“‘A well person is a patient who has not been completely worked up.’ – a resident’s answer to the question, ‘What is a well person?’”[1]
“Well people are disappearing. . . . After that, I began to look more carefully. I have not met a completely well person in months. At this rate, well people will vanish.”[2]
With these words, Clifton Meador, a Tennessee physician, opens his satirical clinical encounter with the “The Last Well Person.” The protagonist of Meador’s account is a middle-aged former stockbroker turned professor who retires to devote his life to maintaining his health through an obsessive regimen of preventative care and testing. Regular checkups could find nothing medically wrong with him, but he was the last person for whom this was true. Norton Hadler echoed Meador’s essay a decade later while exploring the rise of medicalization—a cultural shift to interpret and treat everything, particularly nonmedical problems, from a medical perspective and the subsequent dangers of overtreatment that result from such a perspective.[3]
In our age of Viagra and the proliferation of Prozac and Ritalin, once commonly accepted descriptors of “average” and “normal” have become fluid placeholders given to the fickle whims of cultural values in a new type of arms race in therapeutic medicine. With prenatal genetic testing (PGT) becoming routine in obstetric medicine, species variation among our human brethren is being narrowed with ruthlessly systematic precision. Our intolerance of genetic diversity and variance in capabilities has led to what has been referred to by some as the “new eugenics.”[4] These increasingly perfectionist interpretations of ideal humanity are leading to devastating tragedies around the globe whether through sex selective abortions or the extermination of prenatal life not deemed “fit enough” to survive.[5]
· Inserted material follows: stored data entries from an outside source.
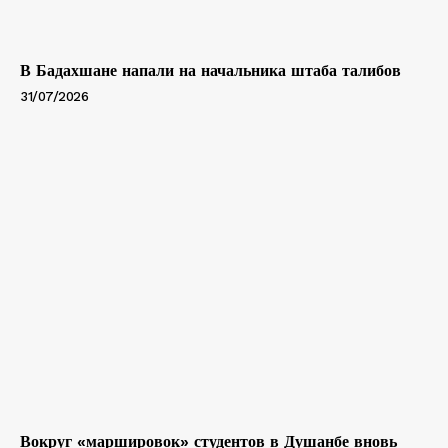
В Бадахшане напали на начальника штаба талибов
31/07/2026
Вокруг «маршировок» студентов в Душанбе вновь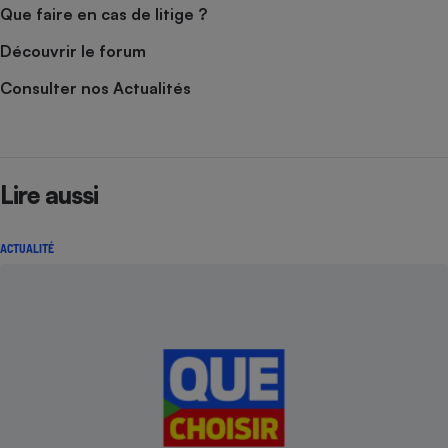
Que faire en cas de litige ?
Découvrir le forum
Consulter nos Actualités
Lire aussi
ACTUALITÉ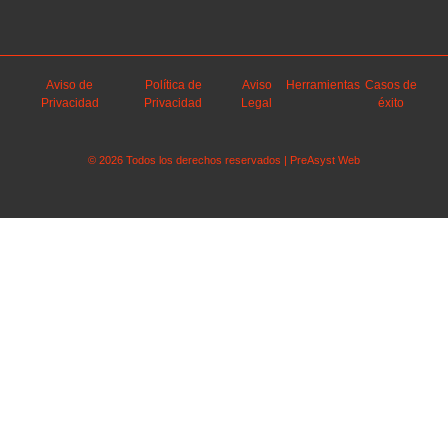
Aviso de
Política de
Aviso
Herramientas
Casos de
Privacidad
Privacidad
Legal
éxito
© 2026 Todos los derechos reservados | PreAsyst Web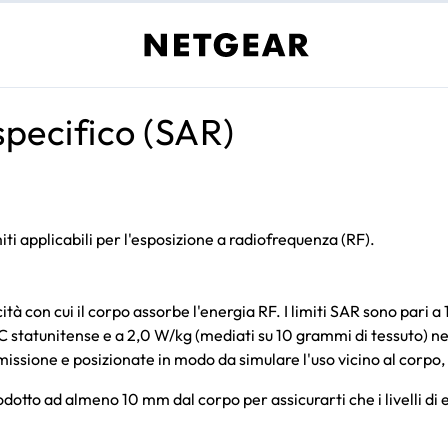
specifico (SAR)
iti applicabili per l'esposizione a radiofrequenza (RF).
ocità con cui il corpo assorbe l'energia RF. I limiti SAR sono par
C statunitense e a 2,0 W/kg (mediati su 10 grammi di tessuto) nei
asmissione e posizionate in modo da simulare l'uso vicino al corpo
odotto ad almeno 10 mm dal corpo per assicurarti che i livelli di e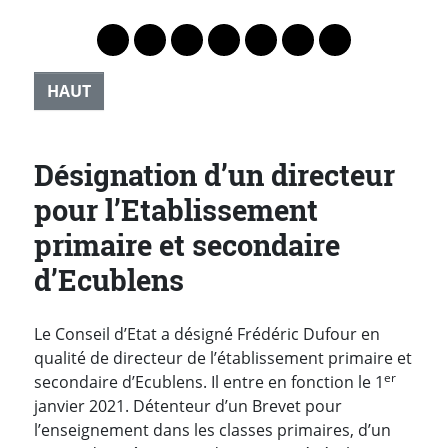
Lien vers le profil Mastodon
Lien vers le profil Bluesky
Lien vers le profil Instagram
Lien vers le profil Linkedin
Lien vers le profil Faceb
Lien vers le profil Tw
Partager par 
HAUT
Désignation d’un directeur
pour l’Etablissement
primaire et secondaire
d’Ecublens
Le Conseil d’Etat a désigné Frédéric Dufour en
qualité de directeur de l’établissement primaire et
er
secondaire d’Ecublens.
Il entre en fonction le 1
janvier 2021.
Détenteur d’un Brevet pour
l’enseignement dans les classes primaires, d’un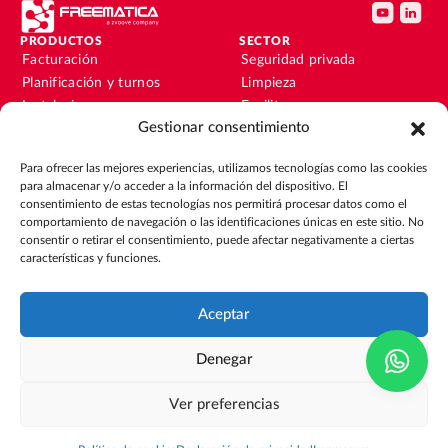
PRODUCTOS
SECTOR
Facturación
Seguridad privada
Planificación y turnos
Limpieza
Instalaciones y
Facility
mantenimiento
Gestionar consentimiento
Instalaciones y
Nóminas
mantenimiento
Para ofrecer las mejores experiencias, utilizamos tecnologías como las cookies
Contabilidad y finanzas
Outsourcing
para almacenar y/o acceder a la información del dispositivo. El
CRM
Eventos
consentimiento de estas tecnologías nos permitirá procesar datos como el
comportamiento de navegación o las identificaciones únicas en este sitio. No
consentir o retirar el consentimiento, puede afectar negativamente a ciertas
RECURSOS
EMPRESA
características y funciones.
Blog
Sobre nosotros
Guías
Únete al equipo
Integraciones
Contacto
Aceptar
Casos de éxito
Glosario
Denegar
Política de Cookies
Compliance
ISO 27001
Aviso legal
Ver preferencias
Política de privacidad y protección de datos
© 2026 Freematica.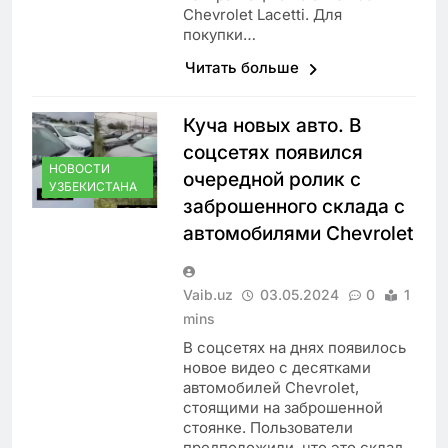
Chevrolet Lacetti. Для
покупки…
Читать больше
Куча новых авто. В
соцсетях появился
НОВОСТИ
очередной ролик с
УЗБЕКИСТАНА
заброшенного склада с
автомобилями Chevrolet
Vaib.uz
03.05.2024
0
1
mins
В соцсетях на днях появилось
новое видео с десятками
автомобилей Chevrolet,
стоящими на заброшенной
стоянке. Пользователи
предположили, что это склад,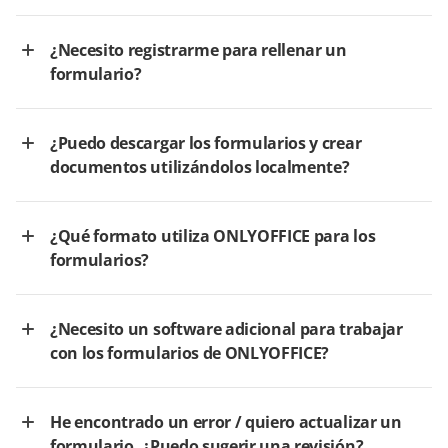
¿Necesito registrarme para rellenar un
formulario?
¿Puedo descargar los formularios y crear
documentos utilizándolos localmente?
¿Qué formato utiliza ONLYOFFICE para los
formularios?
¿Necesito un software adicional para trabajar
con los formularios de ONLYOFFICE?
He encontrado un error / quiero actualizar un
formulario. ¿Puedo sugerir una revisión?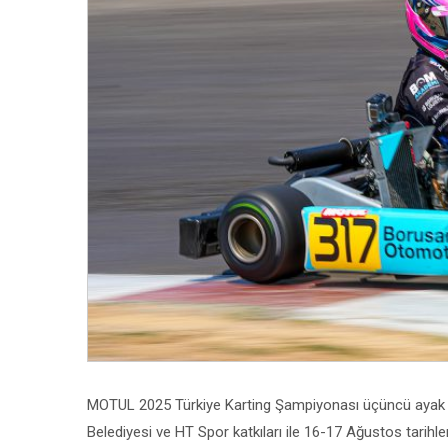
MOTUL 2025 Türkiye Karting Şampiyonası üçüncü ayak ya
Belediyesi ve HT Spor katkıları ile 16-17 Ağustos tarihle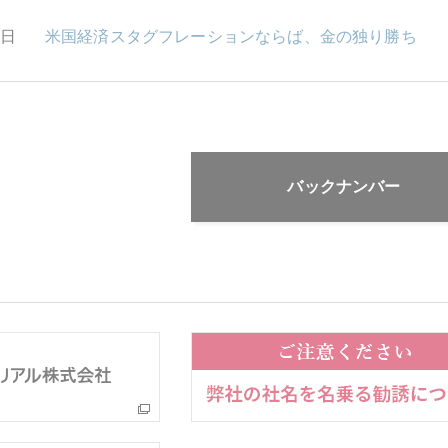
1日
米国経済スタグフレーションならば、金の独り勝ち
バックナンバー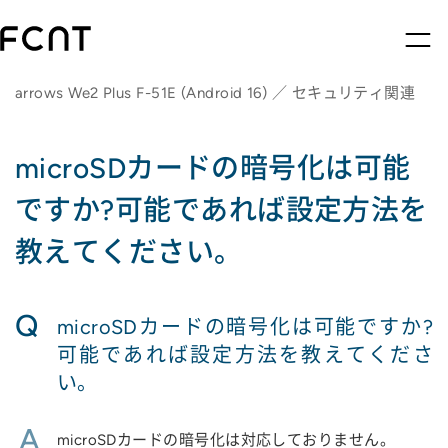
arrows We2 Plus F-51E (Android 16) ／ セキュリティ関連
microSDカードの暗号化は可能
ですか?可能であれば設定方法を
教えてください。
Q
microSDカードの暗号化は可能ですか?
可能であれば設定方法を教えてくださ
い。
A
microSDカードの暗号化は対応しておりません。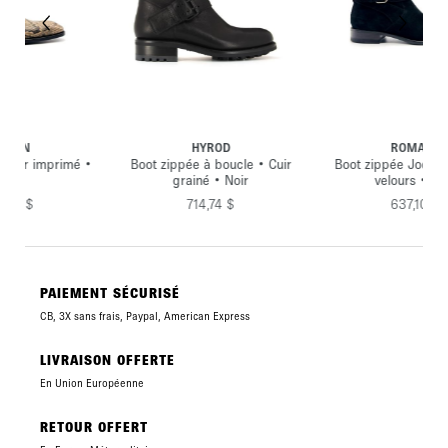
ROMAIN
OFF ROAD
ucle • Cuir
Boot zippée Jodhpur • Cuir
Boot à lacets • Cuir velo
Noir
velours • Noir
Artésian
$
637,10 $
593,90 $
PAIEMENT SÉCURISÉ
CB, 3X sans frais, Paypal, American Express
LIVRAISON OFFERTE
En Union Européenne
RETOUR OFFERT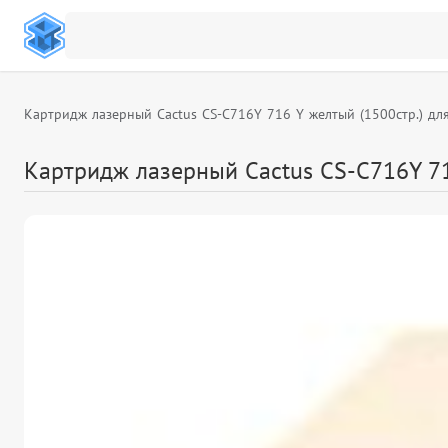
Картридж лазерный Cactus CS-C716Y 716 Y желтый (1500стр.) д
Картридж лазерный Cactus CS-C716Y 71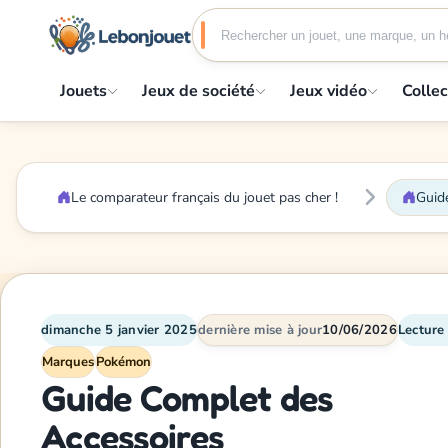
Jouets
Jeux de société
Jeux vidéo
Collec
Le comparateur français du jouet pas cher !
Guid
dimanche 5 janvier 2025
dernière mise à jour
10/06/2026
Lecture
Marques
Pokémon
Guide Complet des
Accessoires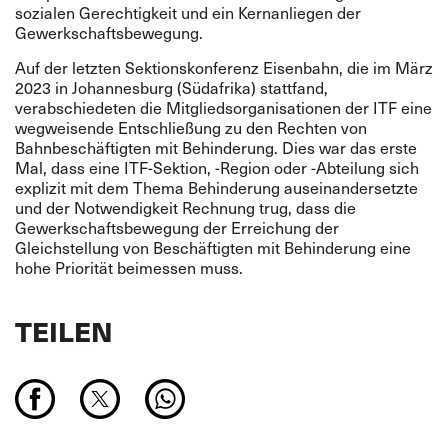
sozialen Gerechtigkeit und ein Kernanliegen der
Gewerkschaftsbewegung.
Auf der letzten Sektionskonferenz Eisenbahn, die im März
2023 in Johannesburg (Südafrika) stattfand,
verabschiedeten die Mitgliedsorganisationen der ITF eine
wegweisende Entschlie­ßung zu den Rechten von
Bahnbeschäftigten mit Behinderung. Dies war das erste
Mal, dass eine ITF-Sektion, -Region oder -Abteilung sich
explizit mit dem Thema Behinderung auseinan­dersetzte
und der Notwendigkeit Rechnung trug, dass die
Gewerkschaftsbewegung der Errei­chung der
Gleichstellung von Beschäftigten mit Behinderung eine
hohe Priorität beimessen muss.
TEILEN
As societal advancement has been reduced to categories of technical “progress,” humans as Homo faber (“man the maker”) and the tools we create are no longer clearly distinguishable from one another, for we, like society itself, have become a machine of sorts.[6] This transformation may not yet be one that is physical, but it is one in which our condition as physical beings has been reduced to medical diagnostics and therapeutic correction. This is no more evident than in the cultural shift from receiving children as gifts to pursuing the child of choice, children made through our own intention and eventually through our own design. A pursuit that will culminate in the actions of procreative beneficence and reprogenetics,[7] creating perfect babies in the quest for the betterment of their future and our own personal happiness.[8] Humanity becomes means to ends just like everything else. Sadly, that there has been such minimal resistance to this shift no longer comes as a surprise.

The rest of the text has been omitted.